Stability AI just released an new SD-XL Inpainting 0.1 model. Here is how to use it with ComfyUI.

Installing SDXL-Inpainting

  1. Per the ComfyUI Blog, the latest update adds “Support for SDXL inpaint models”. With the Windows portable version, updating involves running the batch file update_comfyui.bat in the update folder.
  2. Go to the stable-diffusion-xl-1.0-inpainting-0.1/unet folder,
  3. And download diffusion_pytorch_model.fp16.safetensors or diffusion_pytorch_model.safetensors - I use the former and rename it to diffusers_sdxl_inpaint_0.1.safetensors, because it is 5.14 GB compared to the latter, which is 10.3 GB!
  4. Place it in the ComfyUI models\unet folder.
  5. Re-start ComfyUI.

SDXL Base in-painting

Here is a simplified version of the workflow I previously described using CLIPSeg with the SDXL model for in-painting, using the SDXL base model for in-painting:

ComfyUI workflow using SDXL Base Model for In-painting

  • I used a LoadImage node mask the image (right-click and Open In Mask Editor). The image is then...
  • wired to a GetImageSize node, from the stability-ComfyUI-nodes, just for convenience so I do not have to determine the source image dimensions manually,
  • and wired to a VAEEncodeForInpaint node, used in place of an EmptyLatentImage node - I increased the grow_mask_by so as to avoid visible “edges” around the masked area.
  • Then the latent output from the VAEEncodeForInpaint node is wired up to the KSampler node.
  • The rest of the workflow is the typical SDXL workflow... I merely placed the final generated image beside the source image just for easy comparison.

SDXL-Inpainting

Here is the workflow, based on the example in the aforementioned ComfyUI blog.

ComfyUI workflow using the new SDXL Inpainting 0.1 Model

  • The UNetLoader node is use to load the diffusion_pytorch_model.fp16.safetensors node,
  • And the model output is wired up to the KSampler node instead of using the model output from the previous CheckpointLoaderSimple node.

In this case, this model certainly produced a better image. Of course I cherry picked the best!

Summary

I only used this one image so I draw no conclusions. Is the output always better with this model?The model is very large, and SDXL Base model can also be used for in-painting.

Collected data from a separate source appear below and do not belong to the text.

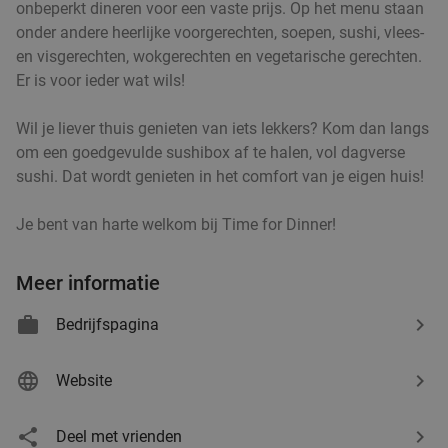
food
onbeperkt dineren voor een vaste prijs. Op het menu staan
onder andere heerlijke voorgerechten, soepen, sushi, vlees-
en visgerechten, wokgerechten en vegetarische gerechten.
All-You-Can-Eat sushi (2 uur) bij Mesi Sushi
21%
Er is voor ieder wat wils!
Kruisstraat
Vandaag
Morgen
Di
Wo
Do
Vr
Za
food
Wil je liever thuis genieten van iets lekkers? Kom dan langs
om een goedgevulde sushibox af te halen, vol dagverse
Mesi Sushi Kruisstraat
9.6
star
sushi. Dat wordt genieten in het comfort van je eigen huis!
Eindhoven
12 min.
directions_walk
Verkocht: 314
€37
,95
Regulier
Je bent van harte welkom bij Time for Dinner!
€29
,95
Meer informatie
All-You-Can-Eat & Drink (2,5 uur) bij Lundi
14%
Bedrijfspagina
Vandaag
Di
Wo
Do
Vr
Za
Website
Lundi Eindhoven
9.3
star
Eindhoven
1 min.
directions_car
Deel met vrienden
Verkocht: 560
€42
,95
Regulier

Just a few words about what I noticed:

  • I did not use any words to describe the style of the image, and I left the second clip_l prompt blank.
  • Both models did well to appreciate the art style and generate something that fit properly.
  • I originally just described the masked area, e.g. an old man..., but I found that describing the whole image worked better. Hence my prompt also includes words about a girl with red hair... dogs in the background, etc. I have no idea which is better.
  • But the models both seem to prefer colors present in the rest of the image... I can’t get the old man in a jacket of a different color.